Swann ayant répondu qu'il n'avait pas vu ce portrait, Mme Cottard
eut peur de l'avoir blessé en l'obligeant à le confesser.

--Ah! c'est très bien, au moins vous l'avouez franchement, vous ne vous
croyez pas déshonoré parce que vous n'avez pas vu le portrait de
Machard. Je trouve cela très beau de votre part. Hé bien, moi je l'ai
vu, les avis sont partagés, il y en a qui trouvent que c'est un peu
léché, un peu crème fouettée, moi je le trouve idéal. Évidemment
elle ne ressemble pas aux femmes bleues et jaunes de notre ami Biche.
Mais je dois vous l'avouer franchement, vous ne me trouverez pas très
fin de siècle, mais je le dis comme je le pense, je ne comprends pas.
Mon Dieu! je reconnais les qualités qu'il y a dans le portrait de mon
mari, c'est moins étrange que ce qu'il fait d'habitude, mais il a fallu
qu'il lui fasse des moustaches bleues. Tandis que Machard! Tenez
justement le mari de l'amie chez qui je vais en ce moment (ce qui me
donne le très grand plaisir de faire route avec vous) lui a promis,
s'il est nommé à l'Académie (c'est un des collègues du docteur), de
lui faire faire son portrait par Machard. Évidemment c'est un beau
rêve! j'ai une autre amie qui prétend qu'elle aime mieux Leloir. Je ne
suis qu'une pauvre profane et Leloir est peut-être encore supérieur
comme science. Mais je trouve que la première qualité d'un portrait,
surtout quand il coûte dix mille francs, est d'être ressemblant et
d'une ressemblance agréable.

Ayant tenu ces propos que lui inspiraient la hauteur de son aigrette, le
chiffre de son porte-cartes, le petit numéro tracé à l'encre dans ses
gants par le teinturier et l'embarras de parler à Swann des Verdurin,
Mme Cottard, voyant qu'on était encore loin du coin de la rue Bonaparte
où le conducteur devait l'arrêter, écouta son cœur qui lui
conseillait d'autres paroles.

--Les oreilles ont dû vous tinter, monsieur, lui dit-elle, pendant le
voyage que nous avons fait avec Mme Verdurin. On ne parlait que de vous.

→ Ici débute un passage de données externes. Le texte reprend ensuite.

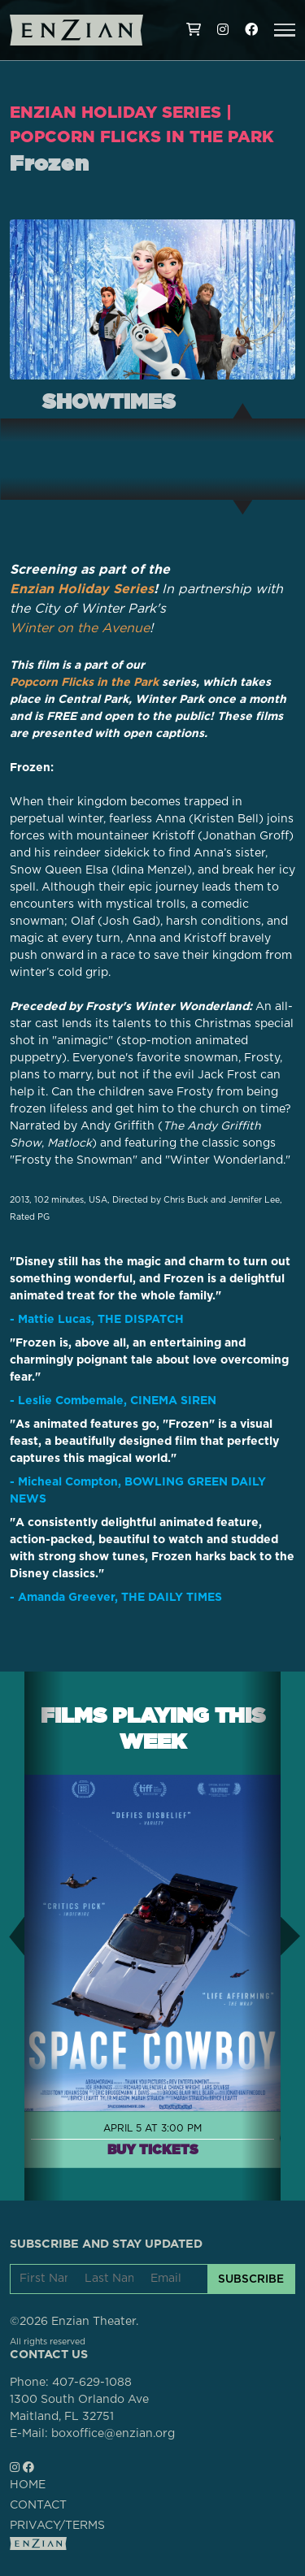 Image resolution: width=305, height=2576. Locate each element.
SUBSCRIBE (251, 2278)
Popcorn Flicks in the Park (142, 136)
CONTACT (38, 2505)
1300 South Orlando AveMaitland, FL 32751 (79, 2408)
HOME (28, 2485)
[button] (284, 30)
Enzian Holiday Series (115, 112)
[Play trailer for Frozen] (153, 300)
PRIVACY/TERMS (57, 2525)
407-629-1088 (92, 2382) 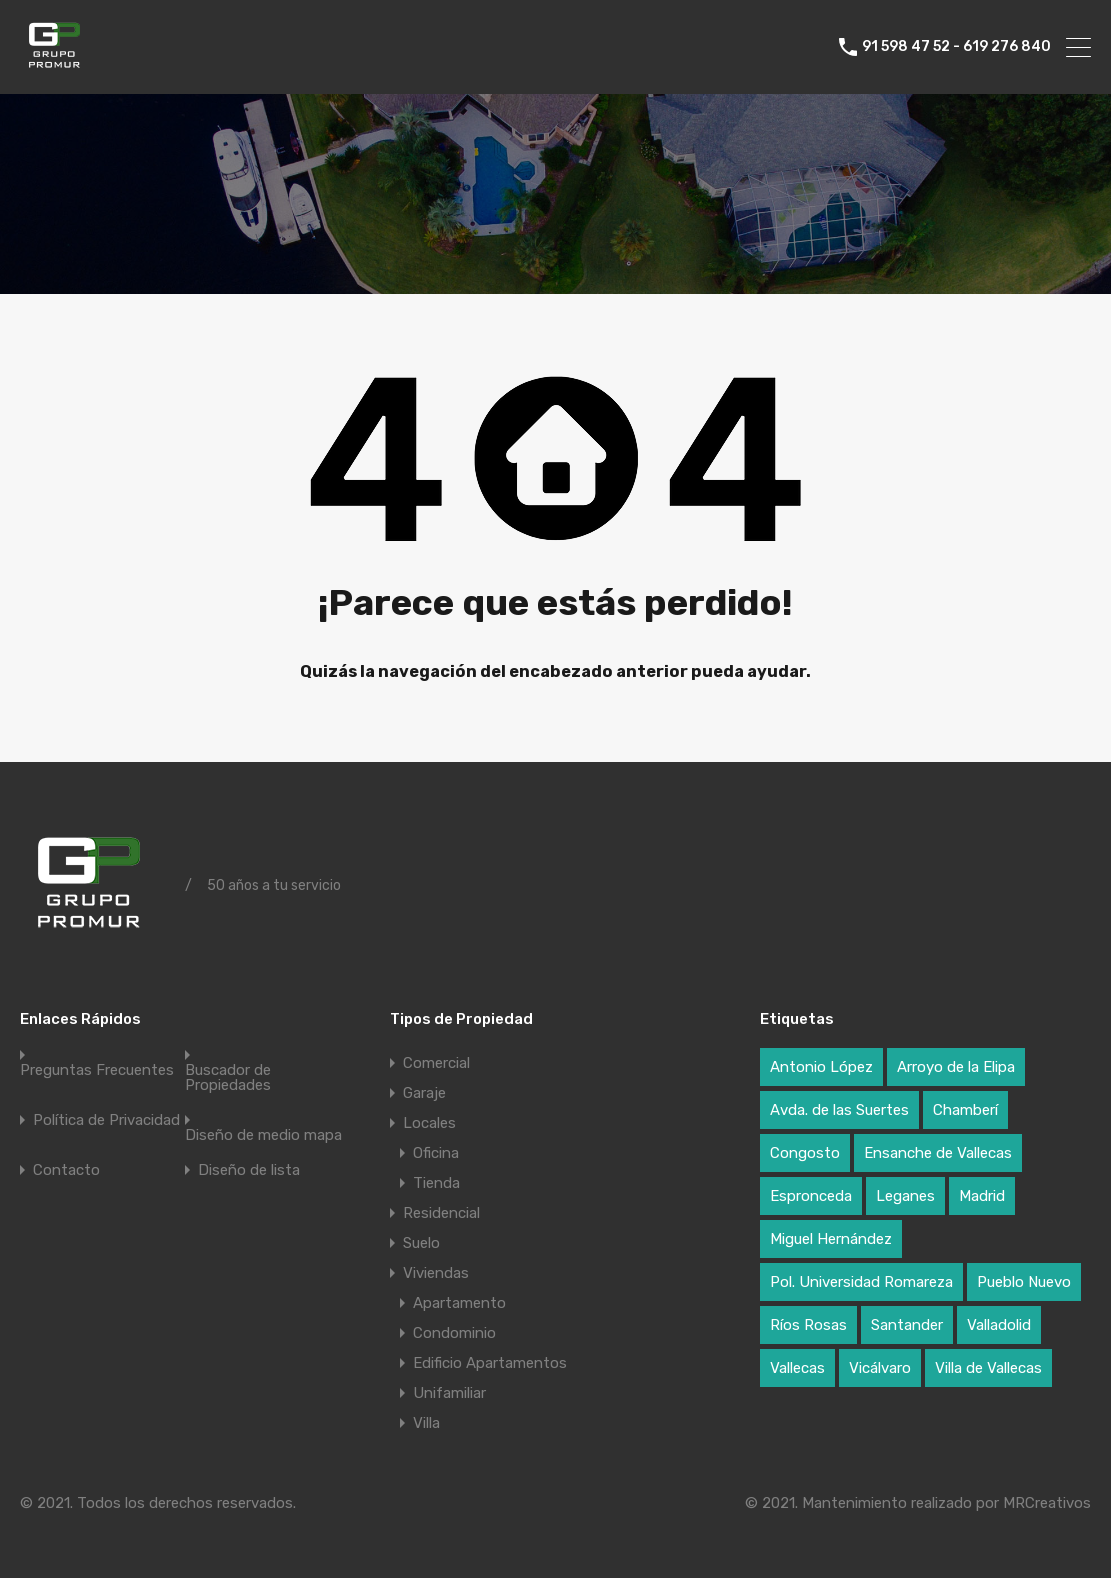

Swann fut bien étonné, il supposait que son nom n'était jamais
proféré devant les Verdurin.

--D'ailleurs, ajouta Mme Cottard, Mme de Crécy était là et c'est tout
dire. Quand Odette est quelque part, elle ne peut jamais rester bien
longtemps sans parler de vous. Et vous pensez que ce n'est pas en mal.
Comment! vous en doutez? dit-elle, en voyant un geste sceptique de
Swann.

Et emportée par la sincérité de sa conviction, ne mettant d'ailleurs
aucune mauvaise pensée sous ce mot qu'elle prenait seulement dans le
sens où on l'emploie pour parler de l'affection qui unit des amis:

--Mais elle vous adore! Ah! je crois qu'il ne faudrait pas dire ça de
vous devant elle! On serait bien arrangé! À propos de tout, si on
voyait un tableau par exemple elle disait: "Ah! s'il était là, c'est
lui qui saurait vous dire si c'est authentique ou non. Il n'y a personne
comme lui pour ça." Et à tout moment elle demandait: "Qu'est-ce qu'il
peut faire en ce moment? Si seulement il travaillait un peu! C'est
malheureux, un garçon si doué, qu'il soit si paresseux. (Vous me
pardonnez, n'est-ce pas?) En ce moment je le vois, il pense à nous, il
se demande où nous sommes." Elle a même eu un mot que j'ai trouvé
bien joli; M. Verdurin lui disait: "Mais comment pouvez-vous voir ce
qu'il fait en ce moment puisque vous êtes à huit cents lieues de lui?"
Alors Odette lui a répondu: "Rien n'est impossible à l'œil d'une
amie." Non je vous jure, je ne vous dis pas cela pour vous flatter, vous
avez là une vraie amie comme on n'en a pas beaucoup. Je vous dirai du
reste que si vous ne le savez pas, vous êtes le seul. Mme Verdurin me
le disait encore le dernier jour (vous savez les veilles de départ on
cause mieux): "Je ne dis pas qu'Odette ne nous aime pas, mais tout ce
que nous lui disons ne pèserait pas lourd auprès de ce que lui dirait
M. Swann." Oh! mon Dieu, voilà que le conducteur m'arrête, en
bavardant avec vous j'allais laisser passer la rue Bonaparte... me
rendriez-vous le service de me dire si mon aigrette est droite?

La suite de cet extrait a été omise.